I have a list of users in 3 columns, first name, last name, cumulative number of logins for each user.
That list arrives every 1st of the month
Friend wants to know the number of logins for each month for every user.
That's not the problem, you just subtract cumulative number of logins from previous month to this month.
Problem is there are couple of new users being registered every month so i can't just do H1-C1 until the end of the list because one list will always have more users than the previous one.
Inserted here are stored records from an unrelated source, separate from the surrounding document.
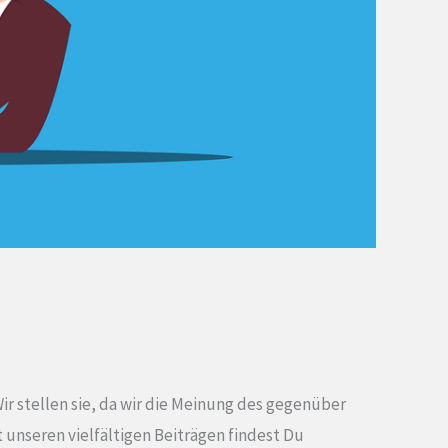
ir stellen sie, da wir die Meinung des gegenüber
 unseren vielfältigen Beiträgen findest Du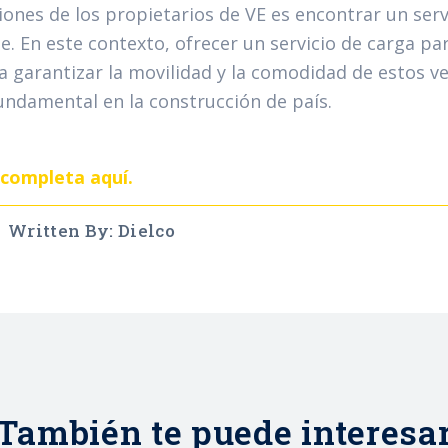
ones de los propietarios de VE es encontrar un servi
. En este contexto, ofrecer un servicio de carga par
ra garantizar la movilidad y la comodidad de estos v
undamental en la construcción de país.
 completa aquí.
Written By: Dielco
También te puede interesa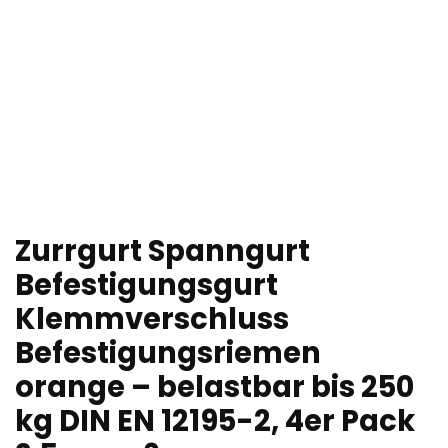
Zurrgurt Spanngurt
Befestigungsgurt
Klemmverschluss
Befestigungsriemen
orange – belastbar bis 250
kg DIN EN 12195-2, 4er Pack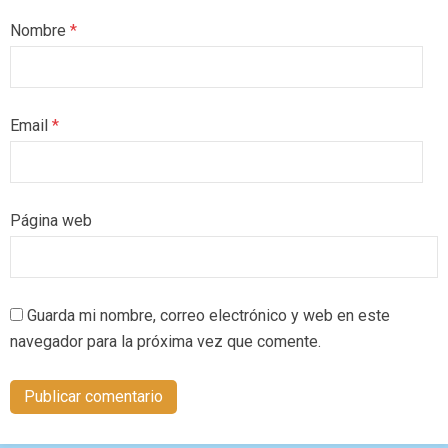
Nombre
*
Email
*
Página web
Guarda mi nombre, correo electrónico y web en este
navegador para la próxima vez que comente.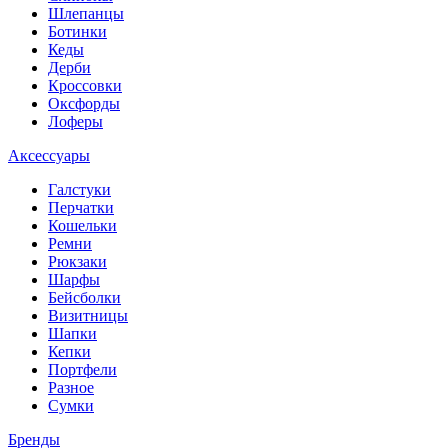
Шлепанцы
Ботинки
Кеды
Дерби
Кроссовки
Оксфорды
Лоферы
Аксессуары
Галстуки
Перчатки
Кошельки
Ремни
Рюкзаки
Шарфы
Бейсболки
Визитницы
Шапки
Кепки
Портфели
Разное
Сумки
Бренды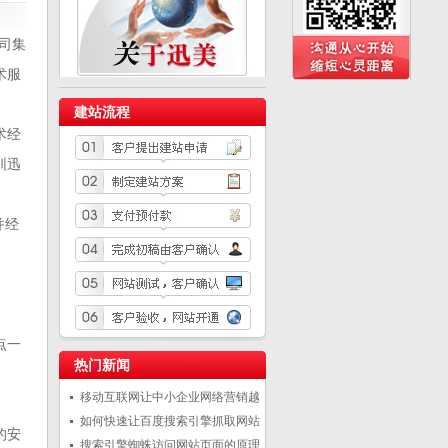
公司集
术服
建站流程
术经
圳迅
并经
点一
热门新闻
移动互联网让中小企业网络营销越
如何快速让百度搜索引擎抓取网站
的安
搜索引擎蜘蛛访问网站页面的原理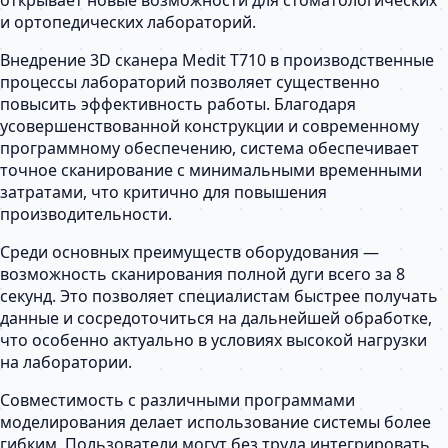
и ортопедических лабораторий.
Внедрение 3D сканера Medit T710 в производственные
процессы лабораторий позволяет существенно
повысить эффективность работы. Благодаря
усовершенствованной конструкции и современному
программному обеспечению, система обеспечивает
точное сканирование с минимальными временными
затратами, что критично для повышения
производительности.
Среди основных преимуществ оборудования —
возможность сканирования полной дуги всего за 8
секунд. Это позволяет специалистам быстрее получать
данные и сосредоточиться на дальнейшей обработке,
что особенно актуально в условиях высокой нагрузки
на лаборатории.
Совместимость с различными программами
моделирования делает использование системы более
гибким. Пользователи могут без труда интегрировать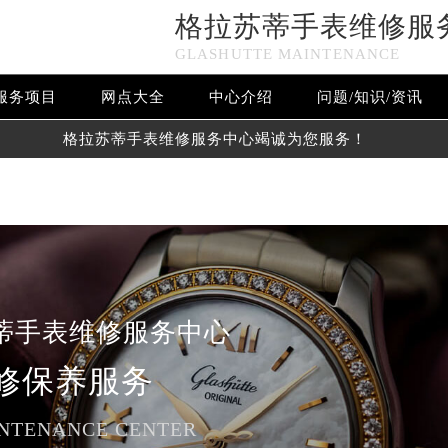
格拉苏蒂手表维修服
n in
/www/wwwroot/seo/countryt/two/www.sjmbwxjt.com/wp
GLASHUTTE MAINTENANCE
www/wwwroot/seo/countryt/two/www.sjmbwxjt.com/wp-cont
服务项目
网点大全
中心介绍
问题/知识/资讯
格拉苏蒂手表维修服务中心竭诚为您服务！
蒂手表维修服务中心
修保养服务
NTENANCE CENTER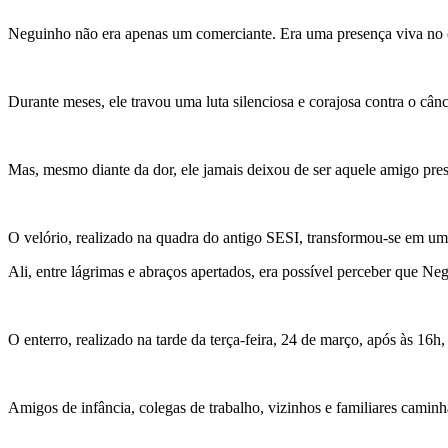
Neguinho não era apenas um comerciante. Era uma presença viva no c
Durante meses, ele travou uma luta silenciosa e corajosa contra o cânc
Mas, mesmo diante da dor, ele jamais deixou de ser aquele amigo pre
O velório, realizado na quadra do antigo SESI, transformou-se em um
Ali, entre lágrimas e abraços apertados, era possível perceber que Ne
O enterro, realizado na tarde da terça-feira, 24 de março, após às 16
Amigos de infância, colegas de trabalho, vizinhos e familiares cami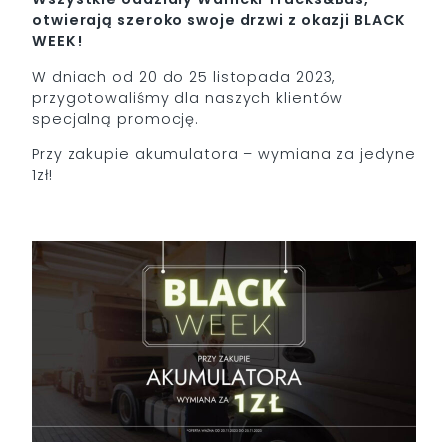
otwierają szeroko swoje drzwi z okazji BLACK
WEEK!
W dniach od 20 do 25 listopada 2023,
przygotowaliśmy dla naszych klientów
specjalną promocję.
Przy zakupie akumulatora – wymiana za jedyne
1zł!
Any idea how to do add new users to another list? Is there some IF check that if first/last name is not the same, copies that first/last name and login number, inserts a new row, pastes that into second list and just copies the data from first list to one row above (so 2 lists end up the same)?
Welp, after rereading your question I think it won't.
What I'd do is interact with the spreadsheet using an external programming languge. I'd either use bash/ssconvert/awk or python or something microsofty with good Excel integration. That might just be me hating to work on spreadsheets tho.
Jack Nguyen
Is there at least some function that searches the whole first list and subtracts number of logins from the second list is there is a matching first and last name? for those new users i would have to do things manually
Nathan Allen
You could try doing something with VLOOKUP.
Adam Green
Formatted table, then use structured references.
Joseph Bennett
Query your database and filter by time stamp.
Grayson Rogers
>excel Thats the problem
David Rodriguez
Any details?
trying this but whenever vlookup finds some inconsistency with first list it fires N/A
I bet there is some really easy answer but i'm just an excel noob
Logan Barnes
I don't understand well what the problem is, maybe make a column next to the cumulative of previous moth and apply =IF(ISBLANK(cell_on_left),0,value of cell on the left) the subtract current cumulative from last month's cumulative logins
Jeremiah Ortiz
The problem is new users. When they are created they need to be in the final list for the month (with their respective number of logins) but they are not present in the previous month. So there's nothing to subtract from and it fucks up the whole list
Robert Bennett
It's trivial as hell though in Python. You don't even need SQL.
>import some excel interface >open excel totals file >open the file you're trying to add >add all values from all the excel files to dictionary (name is the key, total is the value) >overwrite excel totals file
Wyatt Adams
I would answer it you but there are no stack overflowesque upboats so my efforts would be fruitless. In other words, go fuck yourself.